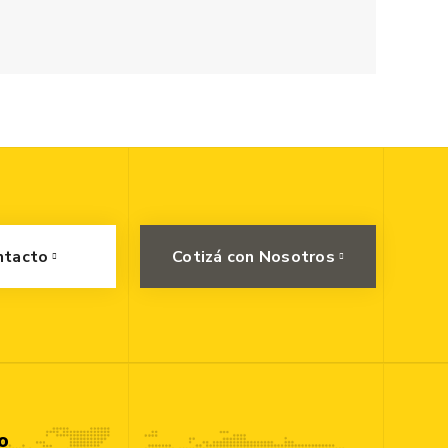
ntacto
Cotizá con Nosotros
o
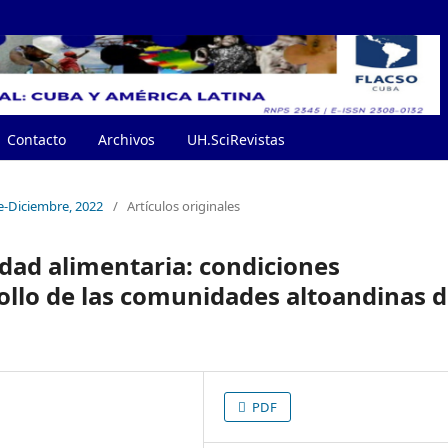
Contacto
Archivos
UH.SciRevistas
e-Diciembre, 2022
/
Artículos originales
idad alimentaria: condiciones
ollo de las comunidades altoandinas d
PDF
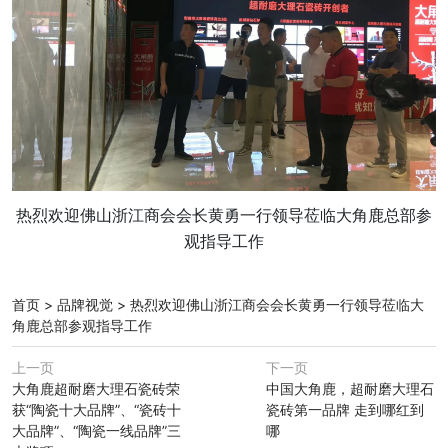
热烈欢迎佛山浙江商会会长黄勇一行领导莅临大角鹿总部参
观指导工作
首页
>
品牌视觉
>
热烈欢迎佛山浙江商会会长黄勇一行领导莅临大
角鹿总部参观指导工作
上一页
下一页
大角鹿超耐磨大理石瓷砖荣
中国大角鹿，超耐磨大理石
获“陶瓷十大品牌”、“瓷砖十
瓷砖第一品牌 走到哪红到
大品牌”、“陶瓷一线品牌”三
哪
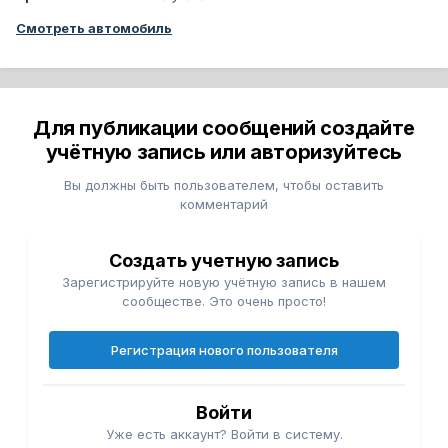
Смотреть автомобиль
Для публикации сообщений создайте
учётную запись или авторизуйтесь
Вы должны быть пользователем, чтобы оставить
комментарий
Создать учетную запись
Зарегистрируйте новую учётную запись в нашем
сообществе. Это очень просто!
Регистрация нового пользователя
Войти
Уже есть аккаунт? Войти в систему.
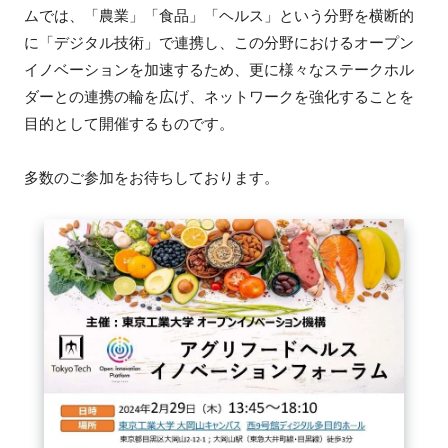
ムでは、「農業」「食品」「ヘルス」という分野を横断的
FAQ
に「デジタル技術」で連携し、この分野におけるオープン
イノベーションを加速するため、更に様々なステークホル
イベントお知らせメール登録
ダーとの連携の輪を広げ、ネットワークを強化することを
目的として開催するものです。
多数のご参加をお待ちしております。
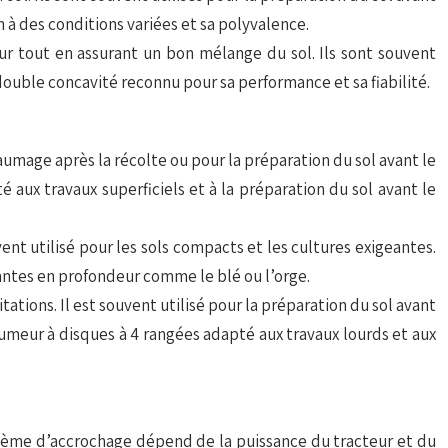
à des conditions variées et sa polyvalence.
ur tout en assurant un bon mélange du sol. Ils sont souvent
ouble concavité reconnu pour sa performance et sa fiabilité.
haumage après la récolte ou pour la préparation du sol avant le
aux travaux superficiels et à la préparation du sol avant le
nt utilisé pour les sols compacts et les cultures exigeantes.
eantes en profondeur comme le blé ou l’orge.
tions. Il est souvent utilisé pour la préparation du sol avant
umeur à disques à 4 rangées adapté aux travaux lourds et aux
stème d’accrochage dépend de la puissance du tracteur et du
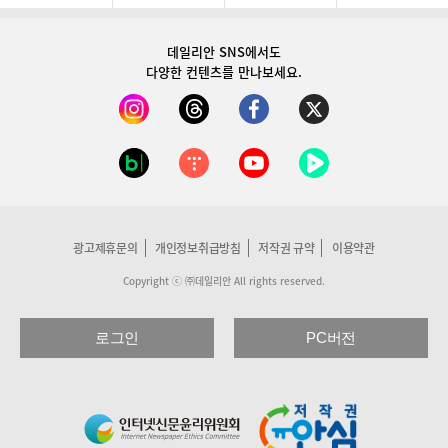
데일리안 SNS
에서도
다양한 컨텐츠를 만나보세요.
광고제휴문의
개인정보취급방침
저작권 규약
이용약관
Copyright ⓒ ㈜데일리안 All rights reserved.
로그인
PC버전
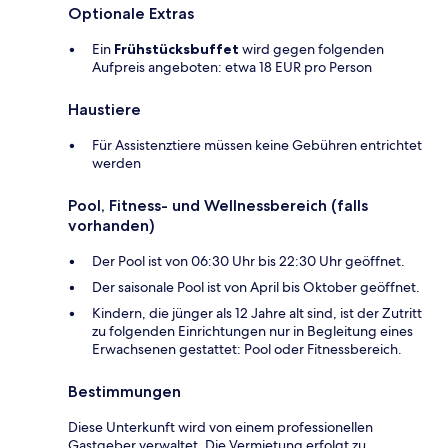
Optionale Extras
Ein
Frühstücksbuffet
wird gegen folgenden
Aufpreis angeboten: etwa 18 EUR pro Person
Haustiere
Für Assistenztiere müssen keine Gebühren entrichtet
werden
Pool, Fitness- und Wellnessbereich (falls
vorhanden)
Der Pool ist von 06:30 Uhr bis 22:30 Uhr geöffnet.
Der saisonale Pool ist von April bis Oktober geöffnet.
Kindern, die jünger als 12 Jahre alt sind, ist der Zutritt
zu folgenden Einrichtungen nur in Begleitung eines
Erwachsenen gestattet: Pool oder Fitnessbereich.
Bestimmungen
Diese Unterkunft wird von einem professionellen
Gastgeber verwaltet. Die Vermietung erfolgt zu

◇ ◇ ◇ ◇ ◇ ◇ ◇

State how many lines of the data include the word "데일리안", with nothing else.

2